Task statement:
Output each line of the data below exactly, omitting any image.

Collection entries:
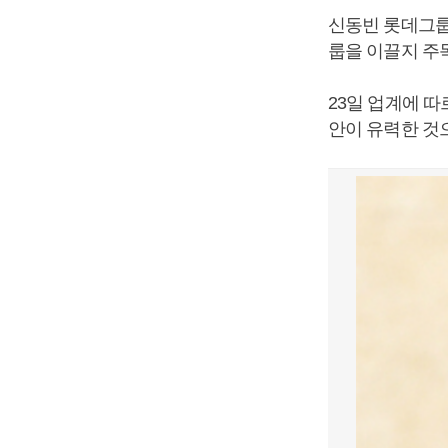
신동빈 롯데그룹
룹을 이끌지 주
23일 업계에 
안이 유력한 것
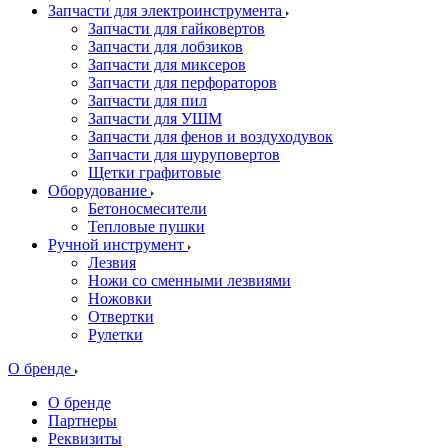
Запчасти для электроинструмента
Запчасти для гайковертов
Запчасти для лобзиков
Запчасти для миксеров
Запчасти для перфораторов
Запчасти для пил
Запчасти для УШМ
Запчасти для фенов и воздуходувок
Запчасти для шуруповертов
Щетки графитовые
Оборудование
Бетоносмесители
Тепловые пушки
Ручной инструмент
Лезвия
Ножи со сменными лезвиями
Ножовки
Отвертки
Рулетки
О бренде
О бренде
Партнеры
Реквизиты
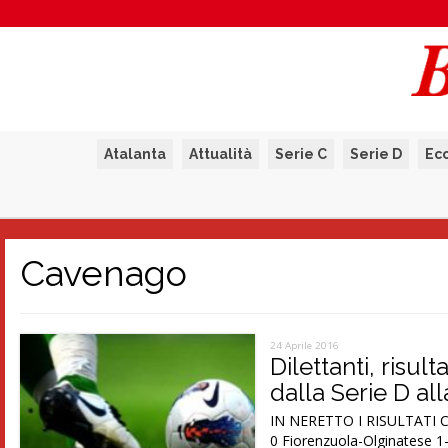
Atalanta
Attualità
Serie C
Serie D
Ec
Cavenago
24 Aprile 2016
Dilettanti, risul
dalla Serie D al
IN NERETTO I RISULTATI C
0 Fiorenzuola-Olginatese 1-1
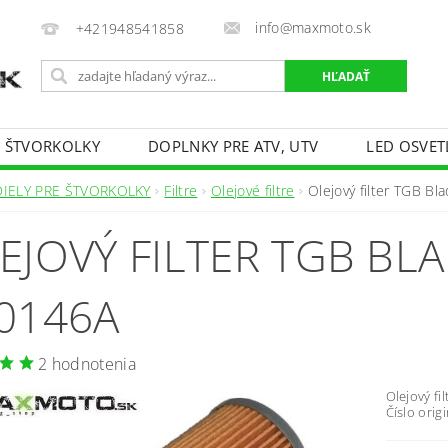
info@maxmoto.sk
+421948541858
E ŠTVORKOLKY
DOPLNKY PRE ATV, UTV
LED OSVET
DIELY PRE ŠTVORKOLKY
Filtre
Olejové filtre
Olejový filter TGB B
EJOVÝ FILTER TGB BLA
0146A
2 hodnotenia
Olejový fi
Číslo orig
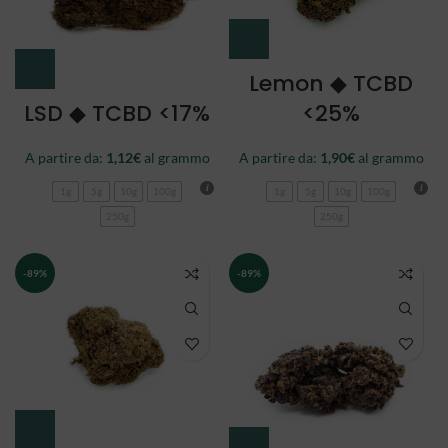
Lemon ◆ TCBD
LSD ◆ TCBD <17%
<25%
A partire da:
1,12
€
al grammo
A partire da:
1,90
€
al grammo
1g
5g
10g
100g
1g
5g
10g
100g
250g
250g
-89%
-89%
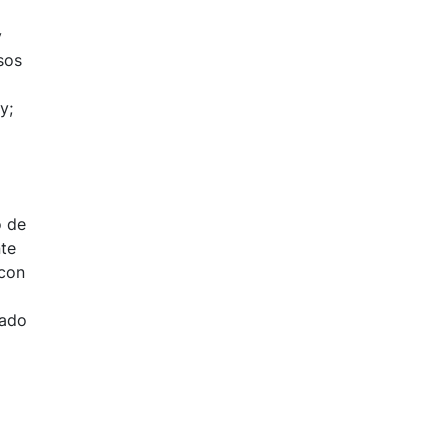
y
sos
y;
o de
nte
 con
cado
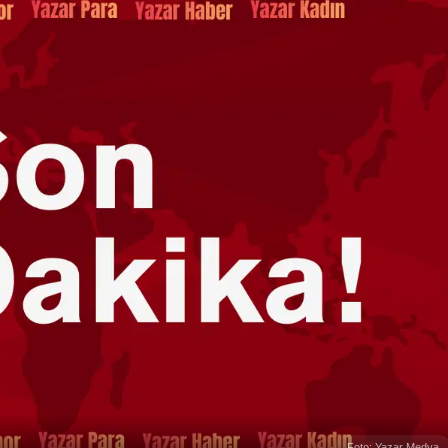
Foto: Yazar Medya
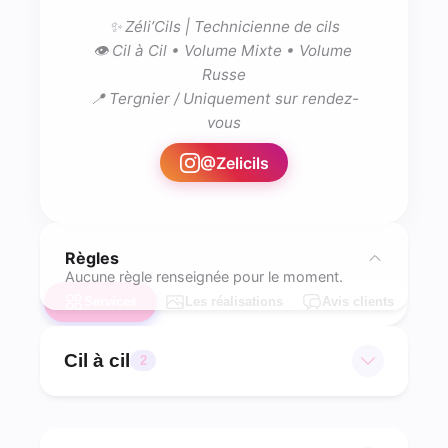
✨ Zéli’Cils | Technicienne de cils

👁️ Cil à Cil • Volume Mixte • Volume 
Russe

📍 Tergnier / Uniquement sur rendez-
vous
@
Zelicils
Règles
Aucune règle renseignée pour le moment.
Services
Les réalisations
Avis clients
Cil à cil
2
Pose complète
Les options sont à sélectionner à l'écran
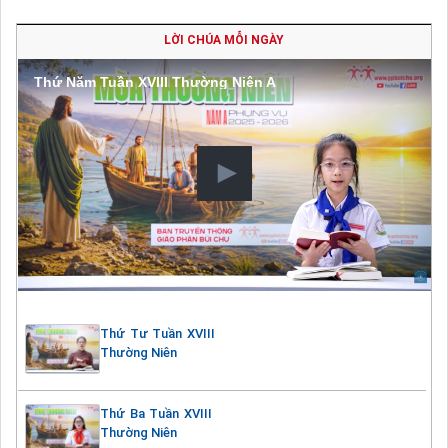
LỜI CHÚA MỖI NGÀY
Thứ Năm Tuần XVIII Thường Niên A
Thứ Tư Tuần XVIII
Thường Niên
Thứ Ba Tuần XVIII
Thường Niên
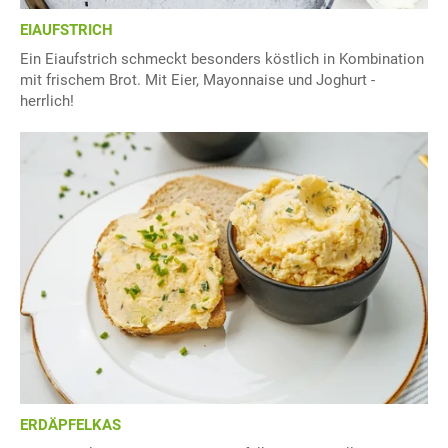
EIAUFSTRICH
Ein Eiaufstrich schmeckt besonders köstlich in Kombination
mit frischem Brot. Mit Eier, Mayonnaise und Joghurt -
herrlich!
ERDÄPFELKAS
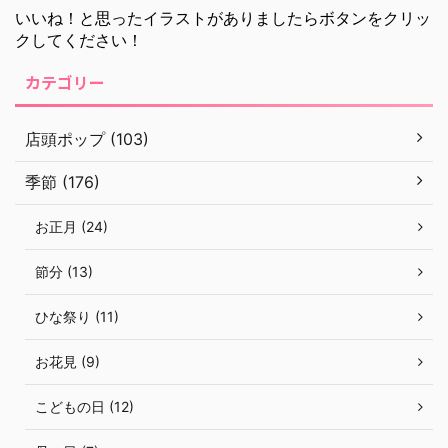
いいね！と思ったイラストがありましたらボタンをクリッ
クしてください！
カテゴリー
店頭ポップ (103)
季節 (176)
お正月 (24)
節分 (13)
ひな祭り (11)
お花見 (9)
こどもの日 (12)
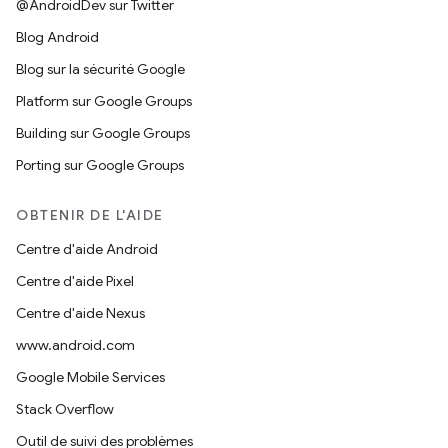
@AndroidDev sur Twitter
Blog Android
Blog sur la sécurité Google
Platform sur Google Groups
Building sur Google Groups
Porting sur Google Groups
OBTENIR DE L'AIDE
Centre d'aide Android
Centre d'aide Pixel
Centre d'aide Nexus
www.android.com
Google Mobile Services
Stack Overflow
Outil de suivi des problèmes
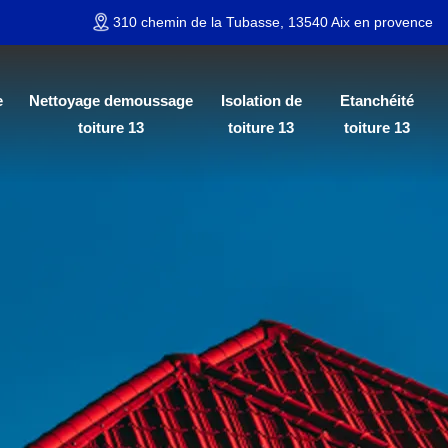
310 chemin de la Tubasse, 13540 Aix en provence
e
Nettoyage demoussage
Isolation de
Etanchéité
toiture 13
toiture 13
toiture 13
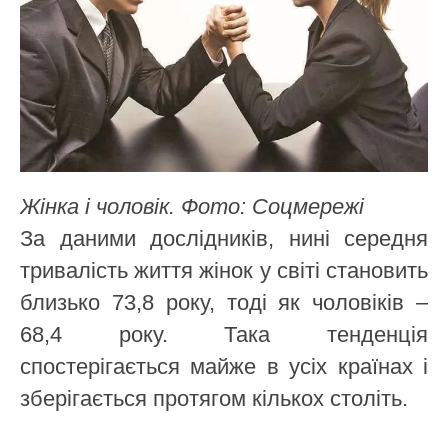
Жінка і чоловік. Фото: Соцмережі
За даними дослідників, нині середня
тривалість життя жінок у світі становить
близько 73,8 року, тоді як чоловіків –
68,4 року. Така тенденція
спостерігається майже в усіх країнах і
зберігається протягом кількох століть.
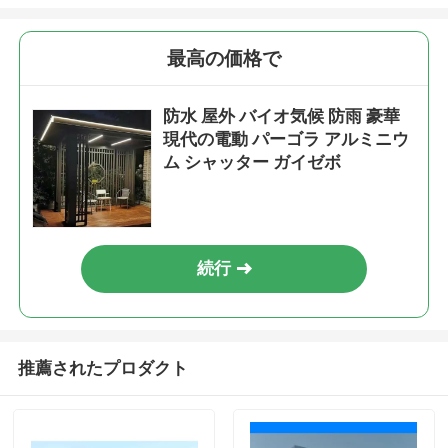
最高の価格で
防水 屋外 バイオ気候 防雨 豪華
現代の電動 パーゴラ アルミニウ
ム シャッター ガイゼボ
続行
推薦されたプロダクト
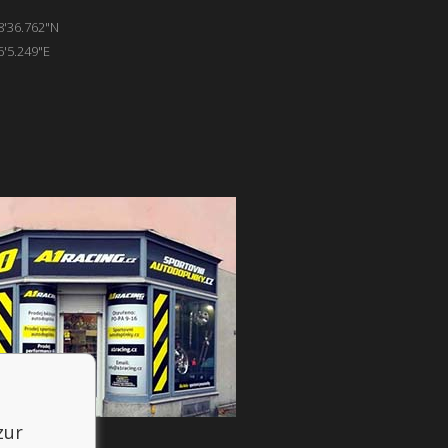
8'36.762"N
6'5.249"E
zur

Task response:
신동빈 롯데그룹
룹을 이끌지 주
23일 업계에 
안이 유력한 것
Запчасти для электроинструмента
Запчасти для гайковертов
Запчасти для лобзиков
Запчасти для миксеров
Запчасти для перфораторов
Запчасти для пил
Запчасти для УШМ
Запчасти для фенов и воздуходувок
Запчасти для шуруповертов
Щетки графитовые
Оборудование
Бетоносмесители
Тепловые пушки
Ручной инструмент
Лезвия
Ножи со сменными лезвиями
Ножовки
Отвертки
Рулетки
О бренде
О бренде
Партнеры
Реквизиты
Atalanta
Attualità
Serie C
Serie D
Ec
Cavenago
24 Aprile 2016
Dilettanti, risul
dalla Serie D al
IN NERETTO I RISULTATI C
0 Fiorenzuola-Olginatese 1-1
info@maxmoto.sk
+421948541858
E ŠTVORKOLKY
DOPLNKY PRE ATV, UTV
LED OSVET
DIELY PRE ŠTVORKOLKY
Filtre
Olejové filtre
Olejový filter TGB B
EJOVÝ FILTER TGB BLA
0146A
2 hodnotenia
Olejový fi
Číslo orig
Lemon ◆ TCBD
LSD ◆ TCBD <17%
<25%
A partire da:
1,12
€
al grammo
A partire da:
1,90
€
al grammo
1g
5g
10g
100g
1g
5g
10g
100g
250g
250g
-89%
-89%
y
sos
y;
o de
nte
 con
cado
Foto: Yazar Medya
✨ Zéli’Cils | Technicienne de cils

👁️ Cil à Cil • Volume Mixte • Volume 
Russe

📍 Tergnier / Uniquement sur rendez-
vous
@
Zelicils
Règles
Aucune règle renseignée pour le moment.
Services
Les réalisations
Avis clients
Cil à cil
2
Pose complète
Les options sont à sélectionner à l'écran
LỜI CHÚA MỖI NGÀY
Thứ Năm Tuần XVIII Thường Niên A
Thứ Tư Tuần XVIII
Thường Niên
Thứ Ba Tuần XVIII
Thường Niên
EIAUFSTRICH
Ein Eiaufstrich schmeckt besonders köstlich in Kombination
mit frischem Brot. Mit Eier, Mayonnaise und Joghurt -
herrlich!
ERDÄPFELKAS
いいね！と思ったイラストがありましたらボタンをクリッ
クしてください！
カテゴリー
店頭ポップ (103)
季節 (176)
お正月 (24)
節分 (13)
ひな祭り (11)
お花見 (9)
こどもの日 (12)
@AndroidDev sur Twitter
Blog Android
Blog sur la sécurité Google
Platform sur Google Groups
Building sur Google Groups
Porting sur Google Groups
OBTENIR DE L'AIDE
Centre d'aide Android
Centre d'aide Pixel
Centre d'aide Nexus
www.android.com
Google Mobile Services
Stack Overflow
Outil de suivi des problèmes
310 chemin de la Tubasse, 13540 Aix en provence
e
Nettoyage demoussage
Isolation de
Etanchéité
toiture 13
toiture 13
toiture 13
Жінка і чоловік. Фото: Соцмережі
За даними дослідників, нині середня
тривалість життя жінок у світі становить
близько 73,8 року, тоді як чоловіків –
68,4 року. Така тенденція
спостерігається майже в усіх країнах і
зберігається протягом кількох століть.
最高の価格で
防水 屋外 バイオ気候 防雨 豪華
現代の電動 パーゴラ アルミニウ
ム シャッター ガイゼボ
続行
推薦されたプロダクト
8'36.762"N
6'5.249"E
zur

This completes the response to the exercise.